Diversity

"In response to your letter first received, I would say that we have no colored students at the University at present but shall be very glad to receive any who are prepared to enter . . . we should receive him even if all our five hundred white students were to ask for dismissal on that account."
- Andrew Dickson White, Cornell's first president, in an 1874 letter

Cornell's Commitment to Diversity

Many of today’s colleges and universities promote the diversity of their student bodies and academic programs as something new. At Cornell, diversity and multiculturalism have been a defining focus for more than 140 years.

Ever since Ezra Cornell and A.D. White joined forces to "found an institution where any person can find instruction in any study," Cornell has been at the forefront of higher education in embracing students, faculty, and staff of all genders, backgrounds, and ethnicities.

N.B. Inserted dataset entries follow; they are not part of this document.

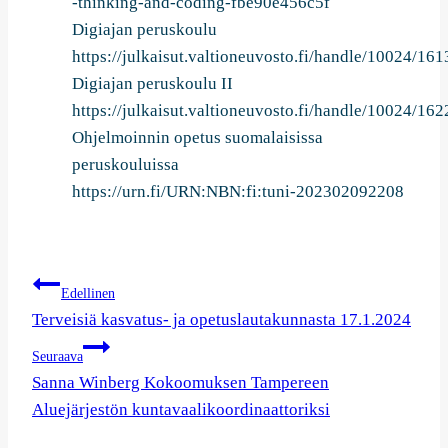
-thinking-and-coding-fbe90e456c5f
Digiajan peruskoulu
https://julkaisut.valtioneuvosto.fi/handle/10024/16
Digiajan peruskoulu II
https://julkaisut.valtioneuvosto.fi/handle/10024/16
Ohjelmoinnin opetus suomalaisissa
peruskouluissa
https://urn.fi/URN:NBN:fi:tuni-202302092208
Artikkelien
Edellinen
selaus
Terveisiä kasvatus- ja opetuslautakunnasta 17.1.2024
Seuraava
Sanna Winberg Kokoomuksen Tampereen
Aluejärjestön kuntavaalikoordinaattoriksi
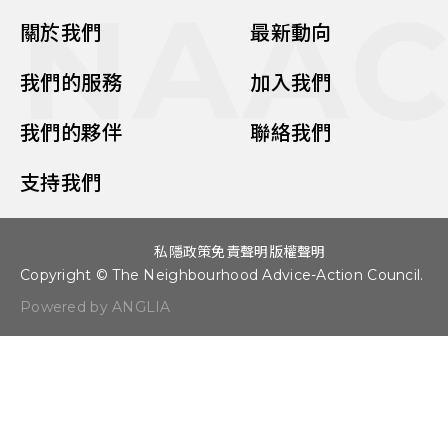
NAA
關於我們
最新動向
我們的服務
加入我們
我們的夥伴
聯絡我們
支持我們
私隱政策
免責聲明
版權聲明
Copyright © The Neighbourhood Advice-Action Council.
Powered by ANGLIA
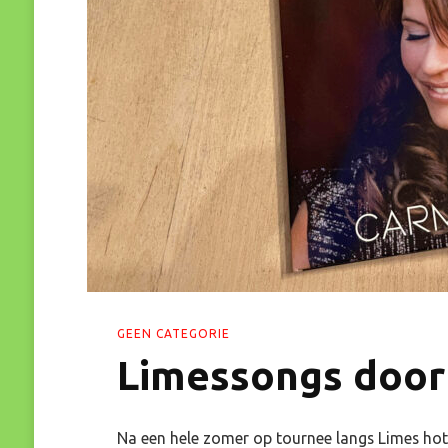
GEEN CATEGORIE
Limessongs door 
Na een hele zomer op tournee langs Limes hot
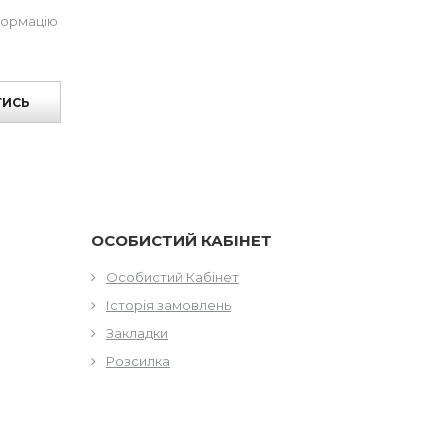
формацію
ТИСЬ
ОСОБИСТИЙ КАБІНЕТ
Особистий Кабінет
Історія замовлень
Закладки
Розсилка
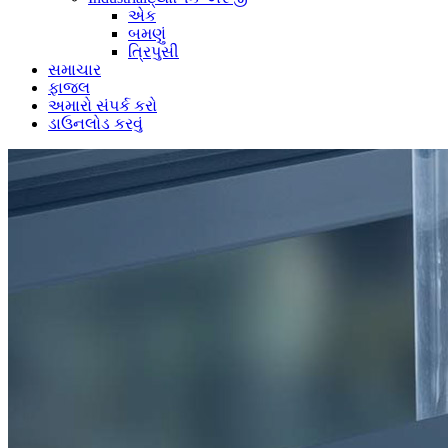
એક
બમણું
ત્રિપુસી
સમાચાર
ફાજલ
અમારો સંપર્ક કરો
ડાઉનલોડ કરવું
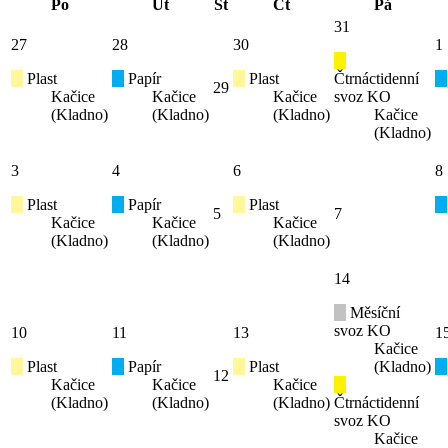
Po
Út
St
Čt
Pá
31
27
28
30
1
Plast
Papír
Plast
Čtrnáctidenní
29
Kačice
Kačice
Kačice
svoz KO
(Kladno)
(Kladno)
(Kladno)
Kačice
(Kladno)
3
4
6
8
Plast
Papír
Plast
5
7
Kačice
Kačice
Kačice
(Kladno)
(Kladno)
(Kladno)
14
Měsíční
svoz KO
10
11
13
1
Kačice
Plast
Papír
Plast
(Kladno)
12
Kačice
Kačice
Kačice
(Kladno)
(Kladno)
(Kladno)
Čtrnáctidenní
svoz KO
Kačice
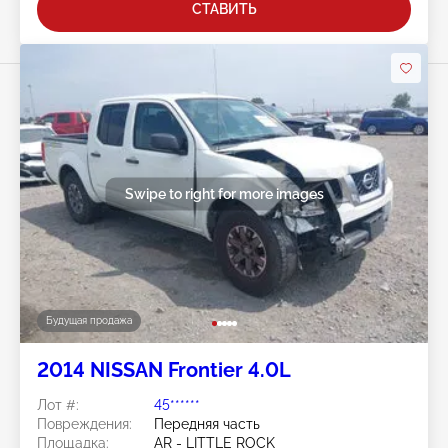
СТАВИТЬ
Swipe to right for more images
Будущая продажа
2014 NISSAN Frontier 4.0L
Лот #:
45******
Повреждения:
Передняя часть
Площадка:
AR - LITTLE ROCK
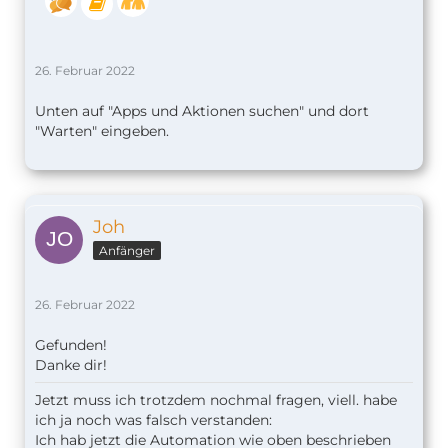
26. Februar 2022
Unten auf "Apps und Aktionen suchen" und dort
"Warten" eingeben.
Joh
Anfänger
26. Februar 2022
Gefunden!
Danke dir!
Jetzt muss ich trotzdem nochmal fragen, viell. habe
ich ja noch was falsch verstanden:
Ich hab jetzt die Automation wie oben beschrieben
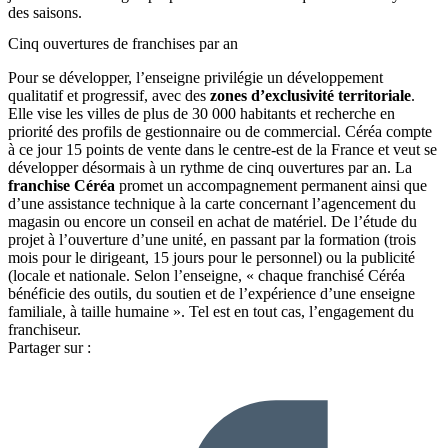
des saisons.
Cinq ouvertures de franchises par an
Pour se développer, l’enseigne privilégie un développement
qualitatif et progressif, avec des
zones d’exclusivité territoriale
.
Elle vise les villes de plus de 30 000 habitants et recherche en
priorité des profils de gestionnaire ou de commercial. Céréa compte
à ce jour 15 points de vente dans le centre-est de la France et veut se
développer désormais à un rythme de cinq ouvertures par an. La
franchise Céréa
promet un accompagnement permanent ainsi que
d’une assistance technique à la carte concernant l’agencement du
magasin ou encore un conseil en achat de matériel. De l’étude du
projet à l’ouverture d’une unité, en passant par la formation (trois
mois pour le dirigeant, 15 jours pour le personnel) ou la publicité
(locale et nationale. Selon l’enseigne, « chaque franchisé Céréa
bénéficie des outils, du soutien et de l’expérience d’une enseigne
familiale, à taille humaine ». Tel est en tout cas, l’engagement du
franchiseur.
Partager sur :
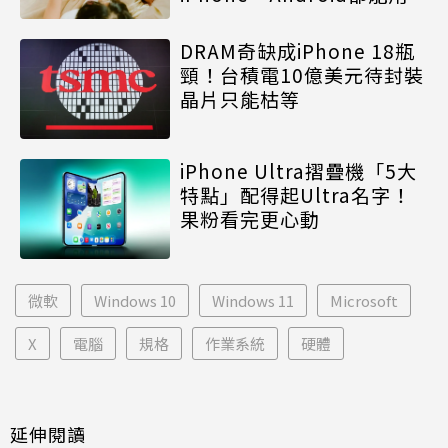
DRAM奇缺成iPhone 18瓶
頸！台積電10億美元待封裝
晶片只能枯等
iPhone Ultra摺疊機「5大
特點」配得起Ultra名字！
果粉看完更心動
微軟
Windows 10
Windows 11
Microsoft
X
電腦
規格
作業系統
硬體
延伸閱讀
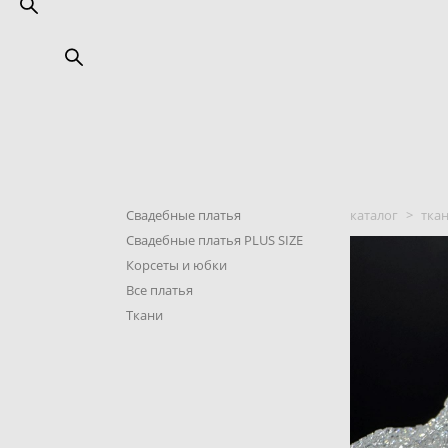
Свадебные платья
каталог
>
тка
Свадебные платья PLUS SIZE
Корсеты и юбки
Все платья
Ткани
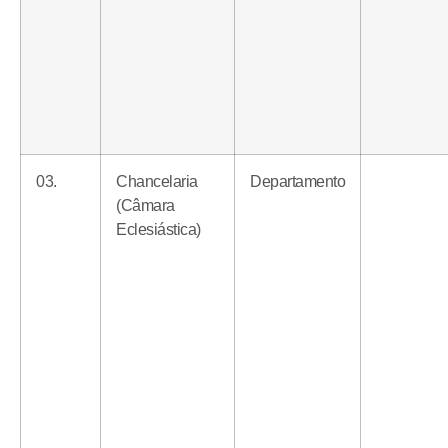
03.
Chancelaria
Departamento
(Câmara
Eclesiástica)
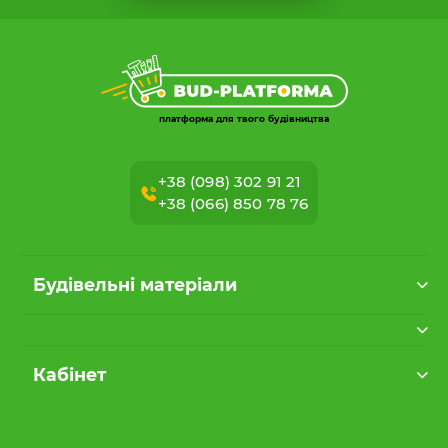
платформа для твого будівництва
+38 (098) 302 91 21
+38 (066) 850 78 76
Будівельні матеріали
Кабінет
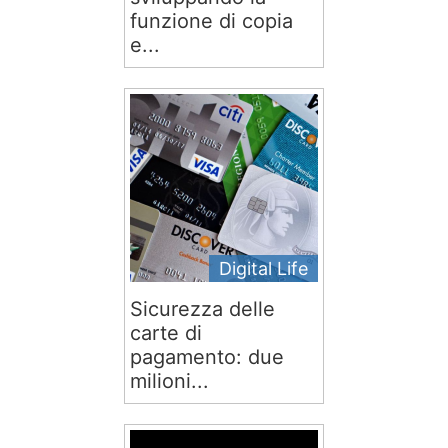
funzione di copia
e...
Digital Life
Sicurezza delle
carte di
pagamento: due
milioni...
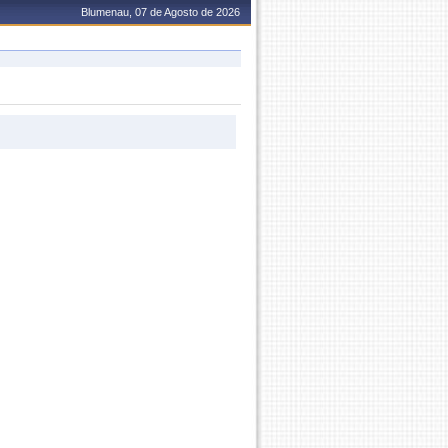
Blumenau, 07 de Agosto de 2026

Cornell is committed to extending its legacy of recruiting a heterogeneous faculty, student body, and staff. We foster a climate on campus that doesn't just tolerate differences but treasures them, providing rich opportunities for learning from those differences.

Cornell History Firsts

  • In 1872, Cornell was one of the first co-educational institutions in the East.
  • In 1906, Cornell was the founding institution for Alpha Phi Alpha fraternity, the first undergraduate African American fraternity.
  • In 1916, Rho Psi, the first Asian fraternity in the Ivy League, was established at Cornell.
  • In 1929, Cornell was the first university to have an interfaith department for religious affairs.
  • In 1936, Cornell was the first university to award a Ph.D. to an African American woman (Flemmie Kittrell).